Se remettre dans le bon sens
Le mariage de classe entre le Real Madrid et Carlo Ancelotti doit pourtant avoir raison. Le technicien italien, connu pour son goût du jeu offensif, répond en théorie aux exigences du club castillan. Son projet basé sur la possession, son adaptabilité et sa réactivité tactique, replaçant Ángel Di María face à la blessure de Sami Khedira, l’épanouissement de Luka Modric et de Karim Benzema sont autant de facteurs qui vont dans ce sens et expliquent notamment l’excellent début d’année 2014. Carlo Ancelotti devra user de son expérience et de sa sérénité, comme lorsqu’il a déclaré après la défaite de Séville: “J'ai dit de nombreuses fois quand tout se passait bien qu'il y aurait des moments difficiles. Ce moment est arrivé. Nous devons réagir, avec du caractère de la part de tout le monde. Perdre deux matches n'est pas bon à ce moment de la saison, nous avons besoin de croire que nous pouvons y arriver. Nous sommes trois points derrière l'Atlético, deux derrière le Barça et tout est possible.
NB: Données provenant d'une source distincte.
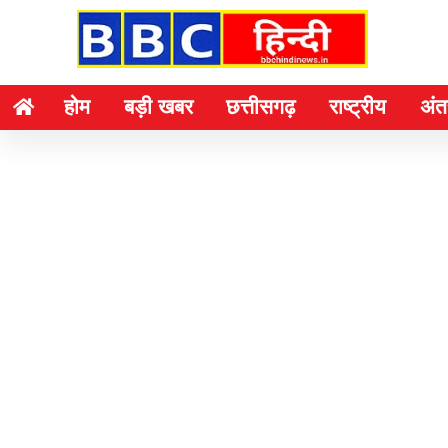
होम
बड़ी खबर
छत्तीसगढ़
राष्ट्रीय
अंतर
C'est sûrement plus compliqué, mais ce n'est pas impossible.”
Le Real Madrid ne part pas de rien, loin de là et particulièrement cette saison où il semble en réel progrès. Mais il doit surtout faire face à un contexte concurrentiel de très haut niveau, face au surprenant et coriace Atlético et au requinqué Barça [1] en championnat, plus le Bayern Munich, Chelsea et le Paris Saint-Germain en C1. Avec, de plus, d’ici à la mi-avril, des revanches face au Borussia Dortmund en LDC (le 2 et le 8), et à Barcelone en finale de la Coupe du roi (le 16), la chance des Merengues est de ne pas avoir le temps de douter et de pouvoir se concentrer tout de suite sur ces défis que l’on attend de leur voir relever depuis quelques saisons désormais. Avec ce Real Madrid, la frontière entre l’échec et la consécration semble souvent ténue. En réalité, elle lui est formidablement difficile à franchir.
[1] À ceci près que Víctor Valdés vient de contracter une blessure sérieuse (rupture des ligaments croisés du genou droit) dont les conséquences devront se mesurer.